Work request:
The lines to return run from the one containing "مهاجم یک رمزعبور" through the end of the material; give them exactly and leave out the pictures.
Segment Open
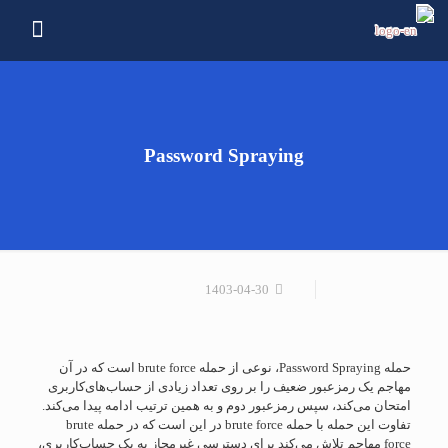
Password Spraying
1403-04-30
حمله Password Spraying، نوعی از حمله brute force است که در آن
مهاجم یک رمزعبور ضعیف را بر روی تعداد زیادی از حساب‌های‌کاربری
امتحان می‌کند، سپس رمزعبور دوم و به همین ترتیب ادامه پیدا می‌کند.
تفاوت این حمله با حمله brute force در این است که در حمله brute
force مهاجم تلاش می‌کند برای دسترسی غیرمجاز به یک حساب‌کاربری،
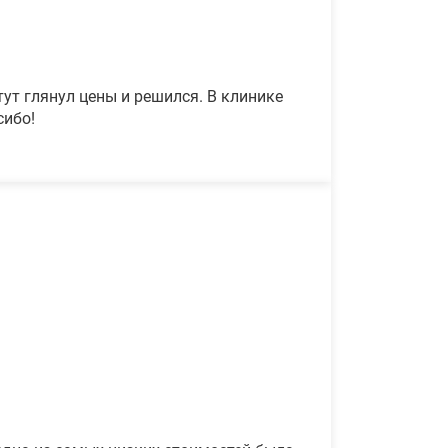
ут глянул цены и решился. В клинике
сибо!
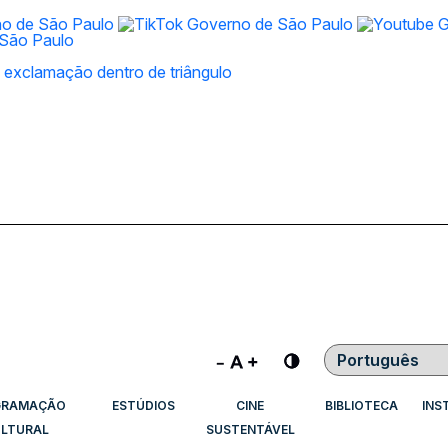
Contraste
GRAMAÇÃO
ESTÚDIOS
CINE
BIBLIOTECA
INS
LTURAL
SUSTENTÁVEL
Segment Closed
Answer box:
مهاجم یک رمزعبور ضعیف را بر روی تعداد زیادی از حساب‌های‌کاربری
امتحان می‌کند، سپس رمزعبور دوم و به همین ترتیب ادامه پیدا می‌کند.
تفاوت این حمله با حمله brute force در این است که در حمله brute
force مهاجم تلاش می‌کند برای دسترسی غیرمجاز به یک حساب‌کاربری،
ут глянул цены и решился. В клинике
сибо!
Contraste
GRAMAÇÃO
ESTÚDIOS
CINE
BIBLIOTECA
INS
LTURAL
SUSTENTÁVEL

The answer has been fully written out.